NU Online News Service, May 7, 11:05 a.m. — Washington
Life insurance companies are strongly opposing an Internet privacy bill that they say could effectively destroy online sales of insurance.
The legislation, S. 2201, was introduced by Senate Commerce Committee Chairman Ernest F. Hollings, D-S.C., and could be “marked up” — voted on by the committee — as early as the week of May 11.
The legislation would establish strict rules governing the collection and disclosure of “sensitive” personal information?including name, address, phone number, health, race, political party, religious belief, sexual orientation, Social Security number or financial data?by Internet service providers or operators of commercial Web sites.
Under S. 2201, Internet service providers and commercial Web site operators would be barred from collecting or disclosing personal information from users unless they provide “clear and conspicuous notice” to the users.
Providers and Web site operators would have to obtain the users’ consent before collecting and disclosing information about health, race, and other “sensitive” issues.
In addition, S. 2201 requires providers and operators to give users “robust” notice of the opportunity to opt-out of information gathering and to give users access to all the personal information about them.
The legislation would allow private lawsuits against providers and operators for violations of the act, in addition to vesting the states and the Federal Trade Commission with enforcement authority.

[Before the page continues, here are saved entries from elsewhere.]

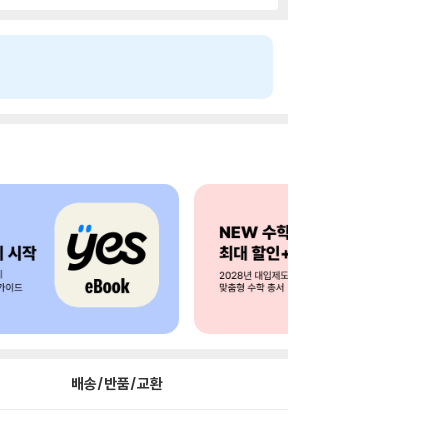
배송/반품/교환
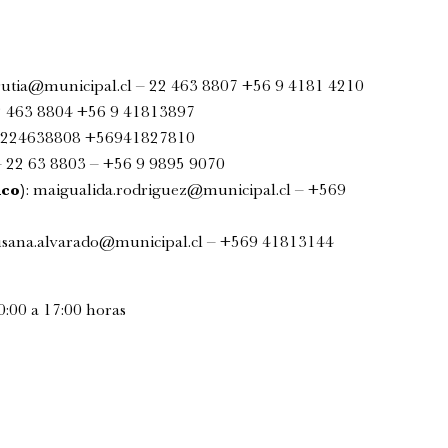
rutia@municipal.cl
– 22 463 8807 +56 9 4181 4210
 463 8804 +56 9 41813897
224638808 +56941827810
 22 63 8803 – +56 9 9895 9070
co)
:
maigualida.rodriguez@municipal.cl
– +569
usana.alvarado@municipal.cl
– +569 41813144
0:00 a 17:00 horas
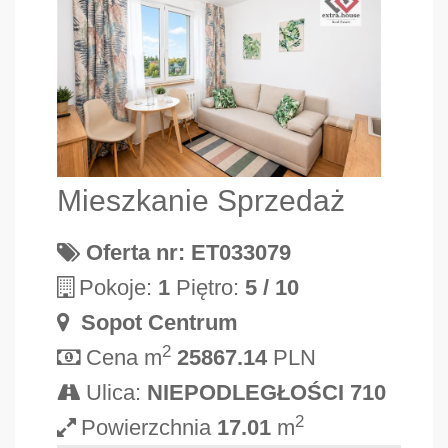
Mieszkanie Sprzedaż
Oferta nr: ET033079
Pokoje:
1
Piętro:
5 / 10
Sopot Centrum
2
Cena m
25867.14
PLN
Ulica:
NIEPODLEGŁOŚCI 710
2
Powierzchnia
17.01
m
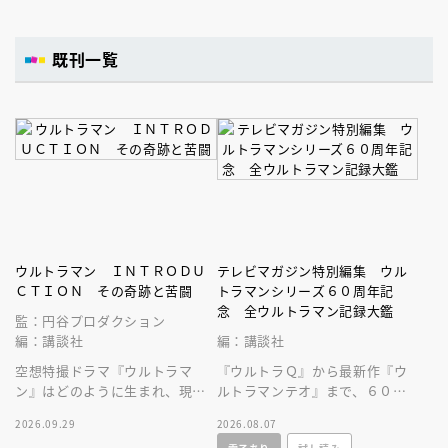
既刊一覧
ウルトラマン ＩＮＴＲＯＤＵ
テレビマガジン特別編集 ウル
ＣＴＩＯＮ その奇跡と苦闘
トラマンシリーズ６０周年記
念 全ウルトラマン記録大鑑
監：円谷プロダクション
編：講談社
編：講談社
空想特撮ドラマ『ウルトラマ
『ウルトラＱ』から最新作『ウ
ン』はどのように生まれ、現在
ルトラマンテオ』まで、６０年
まで続くヒットシリーズの原点
にわたる円谷プロ作品をビッグ
2026.09.29
2026.08.07
となったのかを深堀りする一冊
サイズなＡ４変型３００ページ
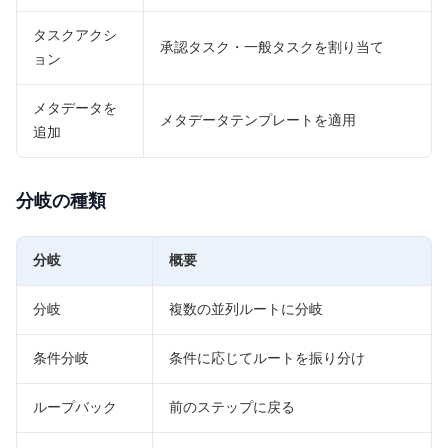
タスクアクシ
承認タスク・一般タスクを割り当て
ョン
メタデータを
メタデータテンプレートを適用
追加
分岐の種類
分岐
概要
分岐
複数の並列ルートに分岐
条件分岐
条件に応じてルートを振り分け
ループバック
前のステップに戻る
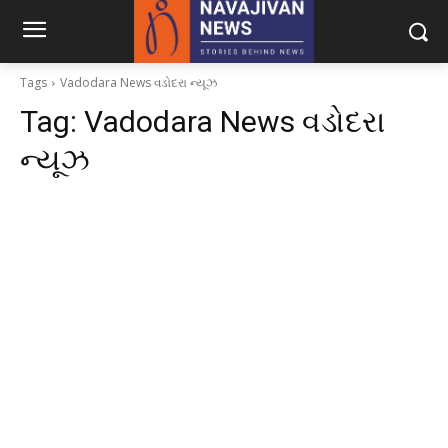
Tags
Vadodara News વડોદરા ન્યૂઝ
Tag:
Vadodara News વડોદરા
ન્યૂઝ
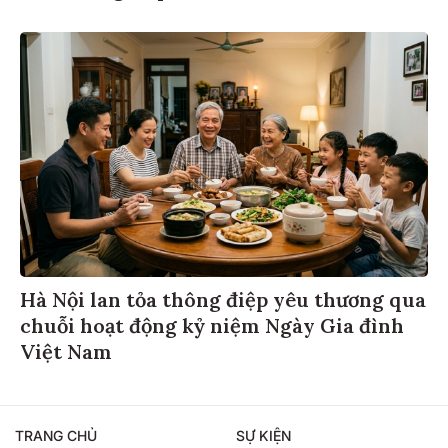
Hà Nội lan tỏa thông điệp yêu thương qua
chuỗi hoạt động kỷ niệm Ngày Gia đình
Việt Nam
TRANG CHỦ
SỰ KIỆN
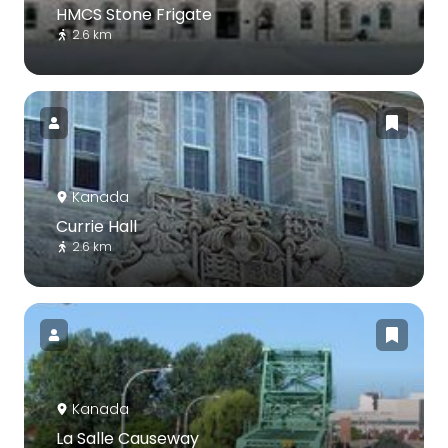
HMCS Stone Frigate
2.6 km
Kanada
Currie Hall
2.6 km
Kanada
La Salle Causeway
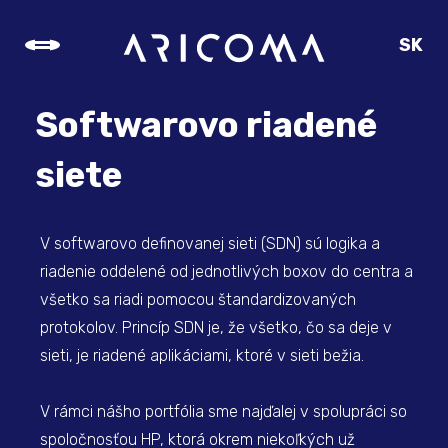
SK
CZ
EN
Softwarovo riadené
DE
siete
V softwarovo definovanej sieti (SDN) sú logika a
riadenie oddelené od jednotlivých boxov do centra a
všetko sa riadi pomocou štandardizovaných
protokolov. Princíp SDN je, že všetko, čo sa deje v
sieti, je riadené aplikáciami, ktoré v sieti bežia.
V rámci nášho portfólia sme najďalej v spolupráci so
spoločnosťou HP, ktorá okrem niekoľkých už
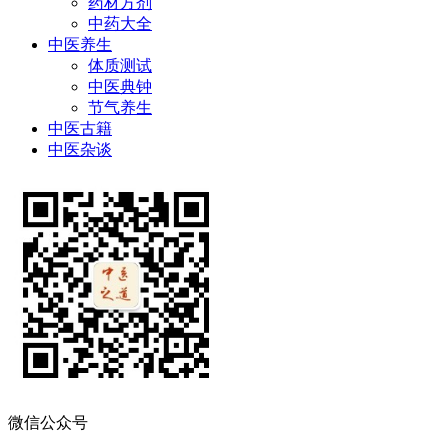
药材方剂
中药大全
中医养生
体质测试
中医典钟
节气养生
中医古籍
中医杂谈
微信公众号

In recent testimony before the Commerce Committee, John C. Dugan, an attorney representing the Financial Services Coordinating Council, Washington, said S. 2201 would have a disproportionate impact on financial institutions.
In effect, he said, the legislation creates an opt-in standard for sensitive information. While this is not an issue for most types of businesses, Dugan said, it is central to the business of insurance companies, banks and securities firms.
By restricting any use of personal information by the financial institution, he said, the legislation creates a new and unnecessary roadblock between all companies and their customers.
Dugan contrasted S. 2201 with the Gramm-Leach-Bliley Act’s privacy provisions. The GLB provisions, he said, apply only to disclosures.
Since the S. 2201 provisions also apply to use, it would in effect require financial institutions to contact customers and obtain permission before engaging in core business activities involving personal information, Dugan said.
This would amount to a de facto prohibition on responsible information sharing by financial institutions that benefits customers, he said.
Dugan added that the private right of action provision would lead to abusive class-action lawsuits against financial institutions.
Indeed, he said, because financial institutions handle sensitive information as part of their core business, they would become the new target of choice for the plaintiffs’ bar.
“This is both unfair and unnecessary,” Dugan said.
He said that unlike most online businesses, financial institutions are already heavily regulated, and regulators have broad powers to punish violations of the law.
Members of the FSCC include the American Council of Life Insurers, the American Insurance Association, the American Bankers Association and the Securities Industry Association, all of Washington.